## Aim of the task
For every record beneath this instruction, give an exact repetition, omitting images.

= = =

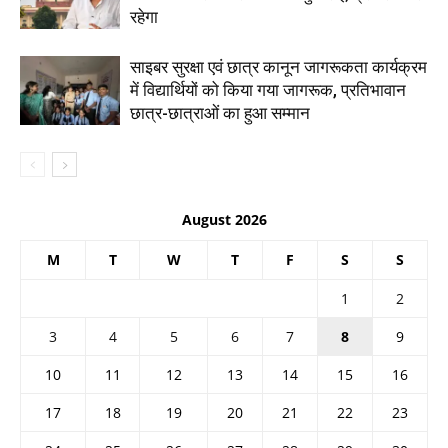
रहेगा
साइबर सुरक्षा एवं छात्र कानून जागरूकता कार्यक्रम
में विद्यार्थियों को किया गया जागरूक, प्रतिभावान
छात्र-छात्राओं का हुआ सम्मान
August 2026
M
T
W
T
F
S
S
1
2
3
4
5
6
7
8
9
10
11
12
13
14
15
16
17
18
19
20
21
22
23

= = =

## Written solution
रहेगा
साइबर सुरक्षा एवं छात्र कानून जागरूकता कार्यक्रम
में विद्यार्थियों को किया गया जागरूक, प्रतिभावान
छात्र-छात्राओं का हुआ सम्मान
August 2026
M
T
W
T
F
S
S
1
2
3
4
5
6
7
8
9
10
11
12
13
14
15
16
17
18
19
20
21
22
23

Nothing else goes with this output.